Banking customers can be divided into three broad groups—Millennials, small business and commercial customers, and those of us retail customers outside (or inside) either cohort who would rather "press the flesh" at a local branch than use technology to transact business.
Millennials could care less about a branch location, since they can make deposits on their smartphones, use virtual banks and even arrange loans through the non-bank intermediaries that are flourishing on the Internet.
By contrast, the traditional customer places a value on personal interaction. And if there are alternate choices, that customer may not willingly move to another branch; or worse, the management at the closed branch may decide to take his or her "following" to a competitor.
Bankers fail to realize that banks are a "fungible" business, since they all deal in a similar product. Yes, marketing departments attempt to distinguish themselves from the competition and may attempt to lure customers via short-term promotions. But from a long-term perspective, personal interaction remains the key factor in customer retention. The assumption that customer loyalty is such that they willingly want to deal with new faces at a new branch is mistaken.

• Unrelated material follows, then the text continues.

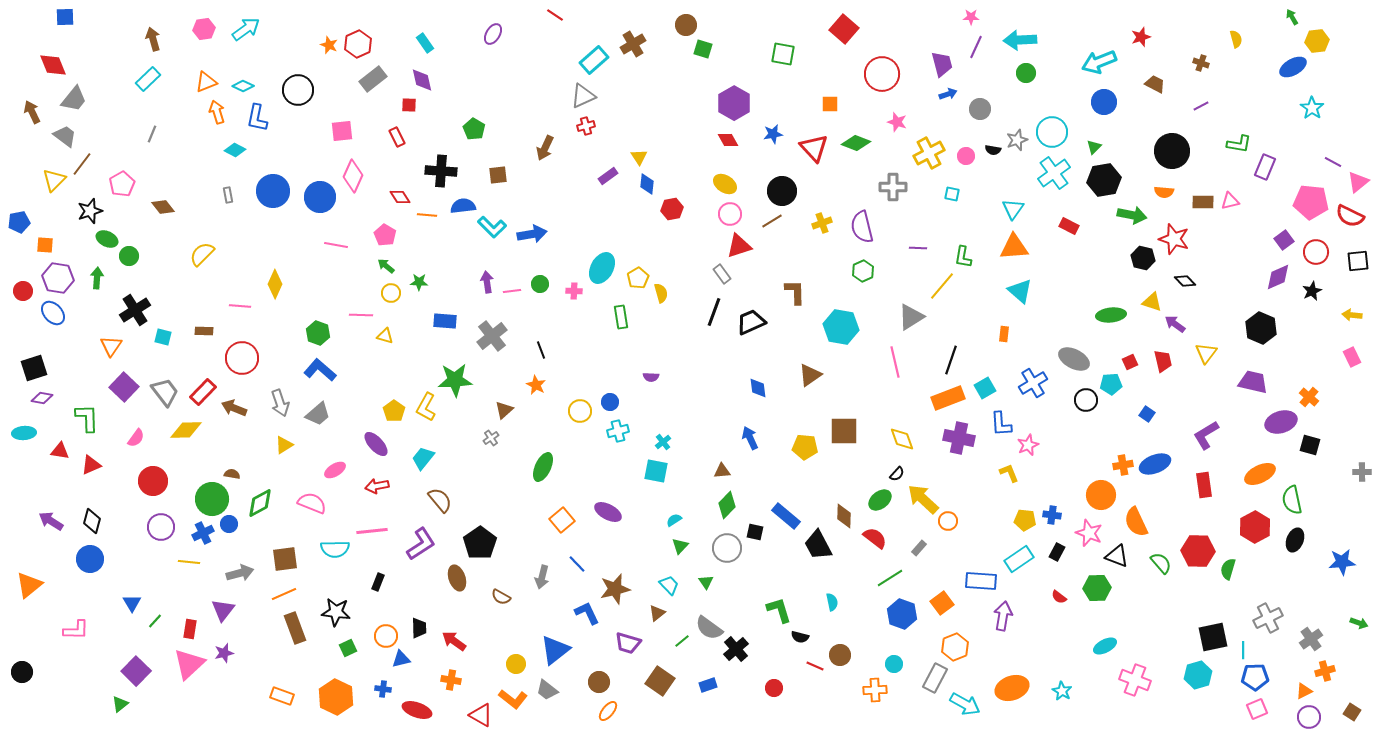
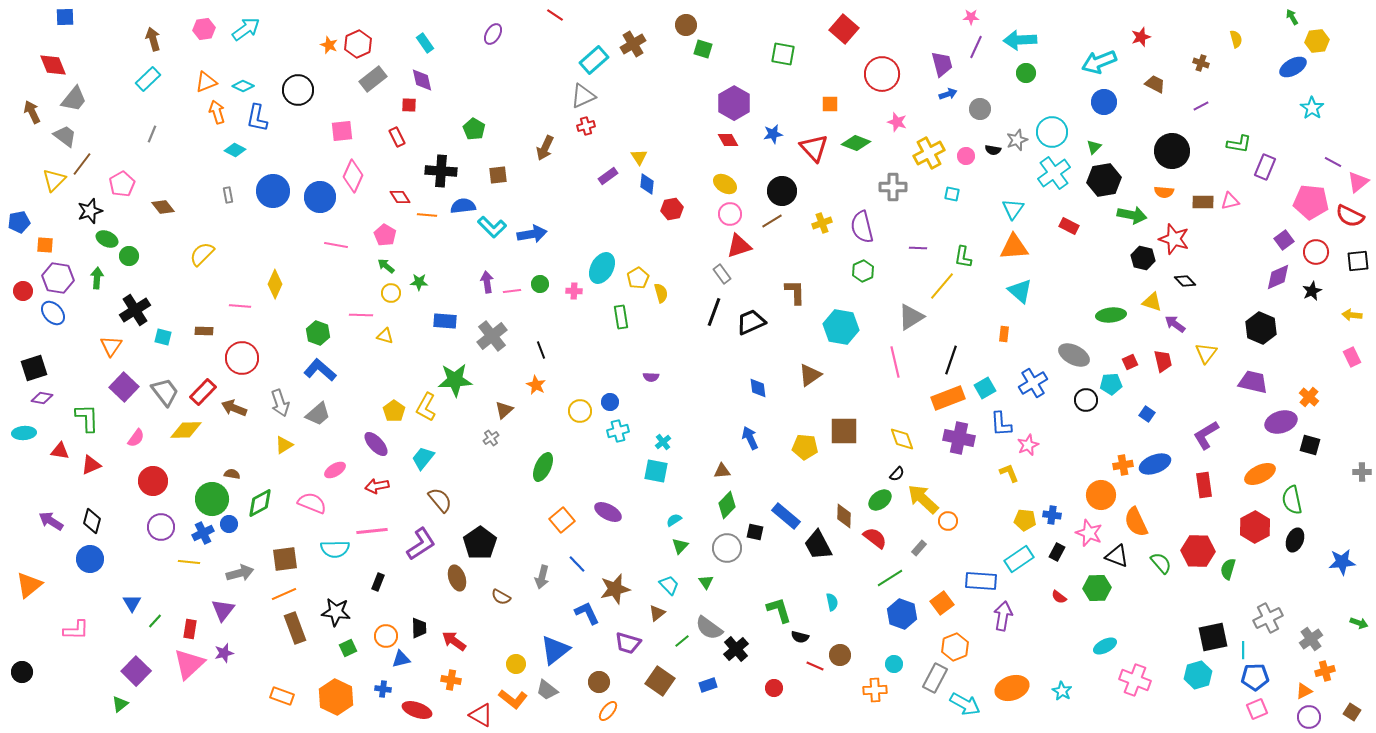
gray ellipse at (1074, 359): moved 4 px up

I have written a number of articles on the concept of Human Resource Accounting, including an article in a BAI predecessor publication (Magazine of Bank Administration, Dec 1972). In essence, HRA proponents argue that certain personnel costs represent an investment, not an expense of the current period. At present, GAAP (a set of generally accepted accounting principles) does not permit that treatment in external financial statements. But there are exceptions—especially where the primary source of revenue is the competence of the staff (for example, a professional sports team or a management consulting firm).
Closing branches may produce immediate cost savings. But what about the investments made in training staff, tuition reimbursement, community organization memberships, and other costs incurred to attract customers? From personal experience, perhaps that is why my regional bank continues to operate a branch in an affluent area with a skeleton crew which, based on non-existent foot traffic, should have been closed long ago.
Yet as the part-time manager noted, that branch is the source of large deposits and there are two other competitors next door, so the decision was made to keep it open. It seems to me that if internal reports properly accounted for such staff "investments,” that would be an important factor in termination and branch closing decisions.
Marvin Weiss is a retired professor of accounting at the New York Institute of Technology. He holds a PhD from NYU's Graduate School of Business. His first contribution to BAI editorial, “Accounting for Human Resources,” ran in 1972.